Hazır | Konular | Kitaplar

Bir Anne Baba Çocuğundan Ne Bekler?

Anne Ve Babaların Çocukları Üzerindeki Beklentileri




Günümüzde yaşam koşullarının zorlaşması, işsizlik oranın artması çocukların geleceğe daha umutsuz bakmalarına neden oluyor. Doğal olarak da bu endişeleri en yoğun olarak yaşayan şüphesiz anne ve babalardır.

Bu nedenle anne ve babalar çocuklarına daha iyi eğitim koşulları sunmak için yoğun bir çaba harcıyorlar.

Çocukları üzerindeki beklentileri artıyor. Çocukların da gerek ileride daha iyi bir yaşam koşullarına sahip olmak için yoğun çaba içine girmeleri, gerek anne ve babaların çocukları üzerindeki yoğun beklentileri çocuklar üzerinde ağır bir yük oluşturuyor.

Ancak ailelerin çocuklarının kusursuz, mükemmel olmaları gerektiğine ilişkin yargıları hem anne babaların kendilerini üzmekte hem de çocukları üzmektedir.

Anne ve babaların çocuklarını, diğerlerinin çocukları ile karşılaştırmaları, sürekli daha başarılı olmalarına ilişkin çabaları çocuklar üzerinde olumsuz etki yaratır.

Çocuklara yapılan olumsuz eleştiriler, baskılar çocukta değersizlik ve yetersizlik duygularının yerleşmesine neden olur. Bu durumda çocuk hiçbir zaman hiçbir şeyi yapamayacağına inanır ve öğrenilmiş çaresizliği yaşar.

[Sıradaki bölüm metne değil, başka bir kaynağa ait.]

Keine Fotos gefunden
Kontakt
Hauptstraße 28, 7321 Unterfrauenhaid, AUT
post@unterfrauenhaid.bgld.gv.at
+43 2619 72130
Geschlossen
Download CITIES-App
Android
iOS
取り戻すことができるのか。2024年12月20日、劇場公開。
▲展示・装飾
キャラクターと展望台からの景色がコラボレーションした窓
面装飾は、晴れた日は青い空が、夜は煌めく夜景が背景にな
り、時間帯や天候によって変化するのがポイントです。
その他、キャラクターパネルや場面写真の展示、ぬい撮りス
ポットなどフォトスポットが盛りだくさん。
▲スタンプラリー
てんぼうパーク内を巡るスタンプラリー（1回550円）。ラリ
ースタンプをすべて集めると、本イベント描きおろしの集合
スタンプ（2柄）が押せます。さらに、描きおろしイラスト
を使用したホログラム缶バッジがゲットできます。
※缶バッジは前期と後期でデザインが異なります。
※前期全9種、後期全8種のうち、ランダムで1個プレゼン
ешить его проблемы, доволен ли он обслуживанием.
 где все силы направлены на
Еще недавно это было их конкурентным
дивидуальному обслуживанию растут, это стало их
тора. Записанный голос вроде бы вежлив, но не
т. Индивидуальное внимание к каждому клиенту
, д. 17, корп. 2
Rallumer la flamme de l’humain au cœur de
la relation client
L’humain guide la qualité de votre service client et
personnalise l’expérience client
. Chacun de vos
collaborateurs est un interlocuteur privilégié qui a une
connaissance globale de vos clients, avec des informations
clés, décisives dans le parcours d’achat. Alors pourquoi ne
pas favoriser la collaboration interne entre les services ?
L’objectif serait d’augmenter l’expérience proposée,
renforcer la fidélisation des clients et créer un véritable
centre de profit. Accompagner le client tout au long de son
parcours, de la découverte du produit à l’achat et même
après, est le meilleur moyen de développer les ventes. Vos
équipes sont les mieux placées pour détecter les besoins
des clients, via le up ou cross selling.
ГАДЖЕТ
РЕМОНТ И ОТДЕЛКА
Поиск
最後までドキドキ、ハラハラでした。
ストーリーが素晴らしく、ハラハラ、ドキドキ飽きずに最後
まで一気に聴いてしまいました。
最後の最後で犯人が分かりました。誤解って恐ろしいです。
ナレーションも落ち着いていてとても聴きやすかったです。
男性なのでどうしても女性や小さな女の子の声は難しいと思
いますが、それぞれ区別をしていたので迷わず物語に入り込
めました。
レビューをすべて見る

Eğer çocuk başarısızlık yaşamışsa, bu başarısızlığın arkasında yatan nedenler araştırılıp gereken önlemler alınarak bu başarısızlıklar önlenebilir.

Başarısızlık yaşantıları fazla olan çocuklar kendilerine güvenmezler, yeteneksiz olduklarını düşünürler. Oysa ki başarısızlığın nedenini yeteneksizlik olarak düşünmek büyük bir yanılgıdır.


Bu nedenle çocuğun kendisini yeteneksiz olarak algılaması yaşamında yer alan diğer başarı durumlarını görmesini engelleyecek ve var olan olumlu yönlerini hiçe saymasına neden olacaktır.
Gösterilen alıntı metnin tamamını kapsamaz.